WHAT THIS TASK INVOLVES >> Transcribe the records verbatim, images excluded.

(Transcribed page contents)

+-------+

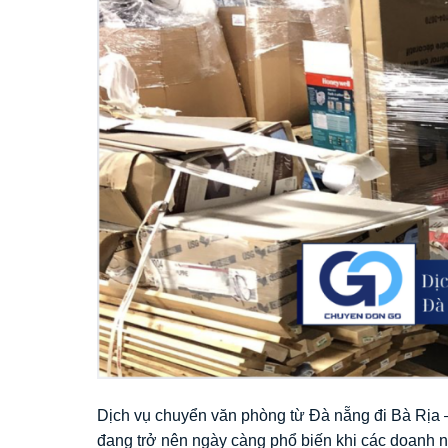
Dịch vụ chuyển văn phòng từ Đà nẵng đi Bà Rịa
đang trở nên ngày càng phổ biến khi các doanh n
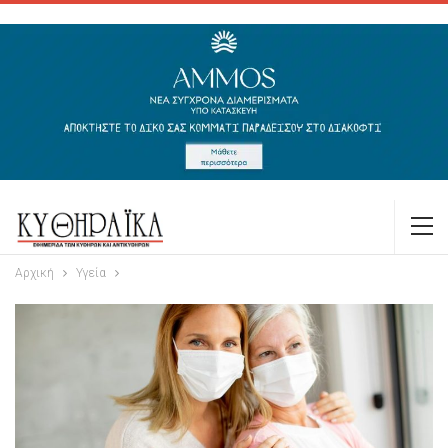
Αρχική
Υγεία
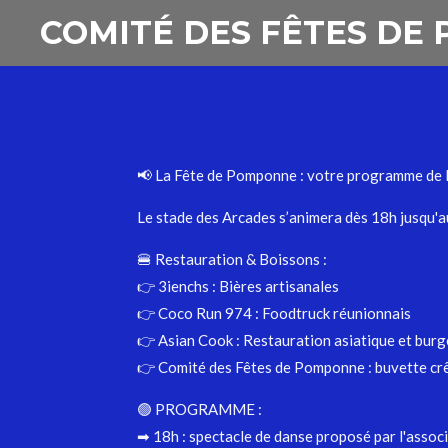
COMITÉ DES FÊTES DE
Passer
au
contenu
principal
📢 La Fête de Pomponne : votre programme de l
Le stade des Arcades s’animera dès 18h jusqu'au 
🍔 Restauration & Boissons :
👉 3ienchs : Bières artisanales
👉 Coco Run 974 : Foodtruck réunionnais
👉 Asian Cook : Restauration asiatique et burg
👉 Comité des Fêtes de Pomponne : buvette crê
🟢 PROGRAMME :
➡ 18h : spectacle de danse proposé par l'ass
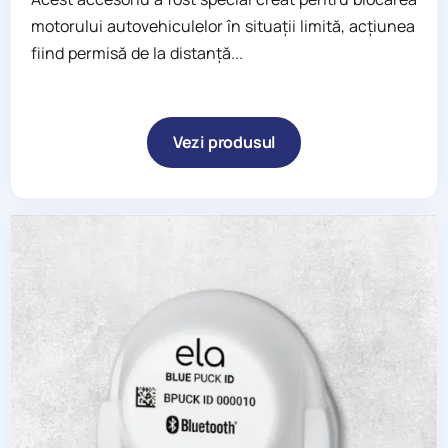
motorului autovehiculelor în situații limită, acțiunea
fiind permisă de la distanță...
Vezi produsul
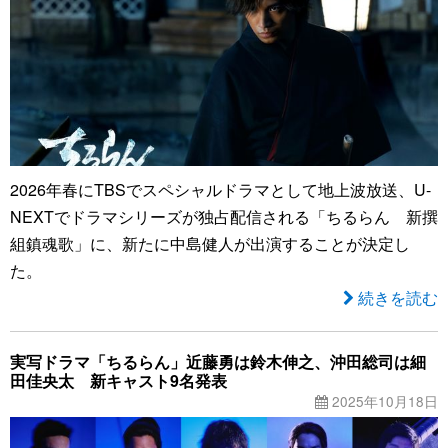
2026年春にTBSでスペシャルドラマとして地上波放送、U-
NEXTでドラマシリーズが独占配信される「ちるらん 新撰
組鎮魂歌」に、新たに中島健人が出演することが決定し
た。
続きを読む
実写ドラマ「ちるらん」近藤勇は鈴木伸之、沖田総司は細
田佳央太 新キャスト9名発表
2025年10月18日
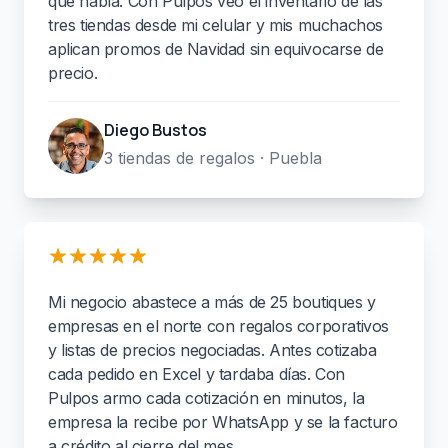
qué había. Con Pulpos veo el inventario de las
tres tiendas desde mi celular y mis muchachos
aplican promos de Navidad sin equivocarse de
precio.
Diego Bustos
3 tiendas de regalos · Puebla
Mi negocio abastece a más de 25 boutiques y
empresas en el norte con regalos corporativos
y listas de precios negociadas. Antes cotizaba
cada pedido en Excel y tardaba días. Con
Pulpos armo cada cotización en minutos, la
empresa la recibe por WhatsApp y se la facturo
a crédito al cierre del mes.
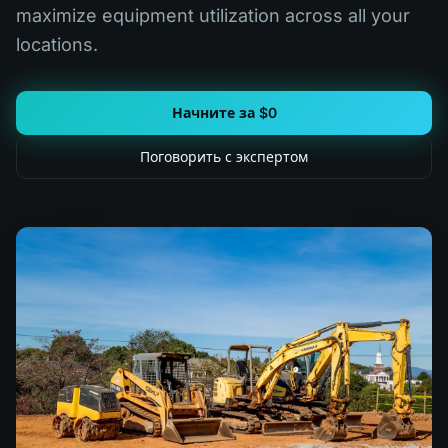
maximize equipment utilization across all your
locations.
Начните за $0
Поговорить с экспертом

+-------+

SOLUTION >>
Dịch vụ chuyển văn phòng từ Đà nẵng đi Bà Rịa
đang trở nên ngày càng phổ biến khi các doanh n
Αρχική
Υγεία
COMITÉ DES FÊTES DE
Passer
au
contenu
principal
📢 La Fête de Pomponne : votre programme de l
Le stade des Arcades s’animera dès 18h jusqu'au 
🍔 Restauration & Boissons :
👉 3ienchs : Bières artisanales
👉 Coco Run 974 : Foodtruck réunionnais
👉 Asian Cook : Restauration asiatique et burg
👉 Comité des Fêtes de Pomponne : buvette crê
🟢 PROGRAMME :
➡ 18h : spectacle de danse proposé par l'ass
motorului autovehiculelor în situații limită, acțiunea
fiind permisă de la distanță...
Vezi produsul
2026年春にTBSでスペシャルドラマとして地上波放送、U-
NEXTでドラマシリーズが独占配信される「ちるらん 新撰
組鎮魂歌」に、新たに中島健人が出演することが決定し
た。
続きを読む
実写ドラマ「ちるらん」近藤勇は鈴木伸之、沖田総司は細
田佳央太 新キャスト9名発表
2025年10月18日
qué había. Con Pulpos veo el inventario de las
tres tiendas desde mi celular y mis muchachos
aplican promos de Navidad sin equivocarse de
precio.
Diego Bustos
3 tiendas de regalos · Puebla
Mi negocio abastece a más de 25 boutiques y
empresas en el norte con regalos corporativos
y listas de precios negociadas. Antes cotizaba
cada pedido en Excel y tardaba días. Con
Pulpos armo cada cotización en minutos, la
empresa la recibe por WhatsApp y se la facturo
a crédito al cierre del mes.
maximize equipment utilization across all your
locations.
Начните за $0
Поговорить с экспертом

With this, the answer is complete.